Stored data entries
___
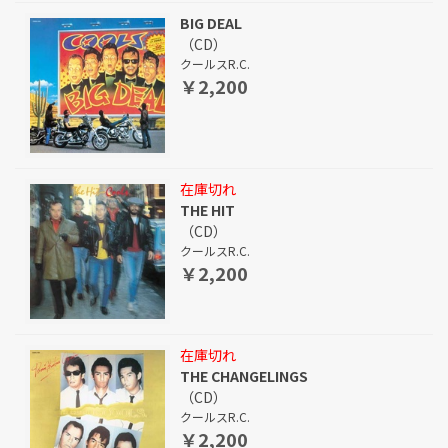
BIG DEAL
（CD）
クールスR.C.
￥2,200
在庫切れ
THE HIT
（CD）
クールスR.C.
￥2,200
在庫切れ
THE CHANGELINGS
（CD）
クールスR.C.
￥2,200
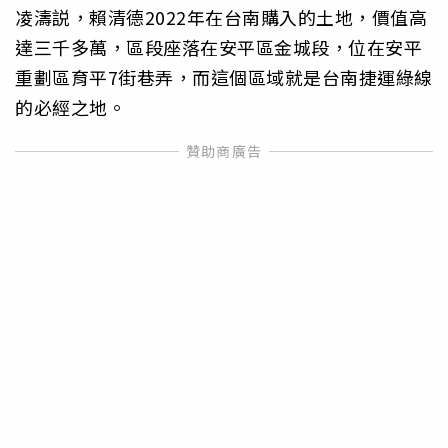
凌濤説，賴清德2022年在台南購入的土地，價值高
達三千多萬，區段座落在安平區金城段，位在安平
重劃區育平7街巷弄，而這個區域就是台南捷運綠線
的必經之地。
___
▶ _Work order_
Transcribe the entries above word for word, but leave every picture out of your copy.

▶ _Exercise answer_
BIG DEAL
（CD）
クールスR.C.
￥2,200
在庫切れ
THE HIT
（CD）
クールスR.C.
￥2,200
在庫切れ
THE CHANGELINGS
（CD）
クールスR.C.
￥2,200
凌濤説，賴清德2022年在台南購入的土地，價值高
達三千多萬，區段座落在安平區金城段，位在安平
重劃區育平7街巷弄，而這個區域就是台南捷運綠線
的必經之地。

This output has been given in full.